Oh yikers, I do remember that!  And so many people think it should be "no big deal" to get stranded in Hawaii.  As you and I both know, yeah it is a big deal.  Especially when you have no place to stay, no car, and are supposed to be going home to go back to work. :annoyed:


----------



## nazclk (Sep 25, 2009)

*Stranded in Paradise*

How much luckier could you be, stranded in Hawaii.  Wish it could happen to me sometime


----------



## Luanne (Sep 25, 2009)

nazclk said:


> How much luckier could you be, stranded in Hawaii.  Wish it could happen to me sometime



Think stranded, no hotel, no rental car, no way home.  Yeah, it's a lot of fun.    You spend all of your time trying to find a way home, and a place to stay while you're looking.


----------



## PigsDad (Sep 25, 2009)

I agree -- even being stranded in one of the most beautiful places on earth is still _stranded_.  Not fun for anyone.

Kurt


----------



## UWSurfer (Sep 25, 2009)

Luanne said:


> Think stranded, no hotel, no rental car, no way home.  Yeah, it's a lot of fun.    You spend all of your time trying to find a way home, and a place to stay while you're looking.



It's always situational.  

Had it just been me with no other demands on my time I'd be just fine extending my stay.  However with work expecting me back for a conference the following week, kids required to be back in school after a holiday with 10's of thousands of others also stranded...it was not a good situation. 

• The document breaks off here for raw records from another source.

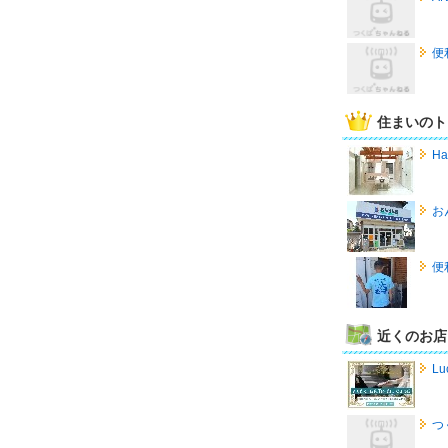
便
住まいのト
Ha
お
便
近くのお店
Lu
つ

That said, at least we weren't stuck in Chicago in February!!!!


----------



## Talent312 (Sep 26, 2009)

UWSurfer said:


> It's always situational... at least we weren't stuck in Chicago in February!!!!



After arrival from Amsterdam, getting stuck in Newark, NJ, even if only overnight (curtesy of a cancelled flight) and paying rack-rate at an airport-hotel may not seem like much to some, but to me, it was miserable enuff.


----------



## Luanne (Sep 26, 2009)

I don't care how nice, or miserable, a place is.  When you're stranded there, it's not fun.  It's not like choosing to extend your vacation.  It's like being stuck with no place to stay, and no sure way of getting home.  If you're lucky enough to find accomodations, you're most likely either a) dependent on whoever put you in that situation finding you a place to stay, or b) being out of pocket the costs of your lodging.  So, the whole experience is probably going to cost you additional money.  While it might sound wonderful to be stranded in Hawaii, it's not.  We almost got stranded another time when our plane was the last one to be allowed to leave the Maui airport before Iniki hit the islands.  Yeah, that one would have been a real blast.


----------



## Kel (Sep 26, 2009)

I don't think it's that big of a deal for you.  But, go ahead and try and get some compensation if you want to.  

I feel bad for the people who may have missed a connecting flight.  They might need some kind of compensation.


----------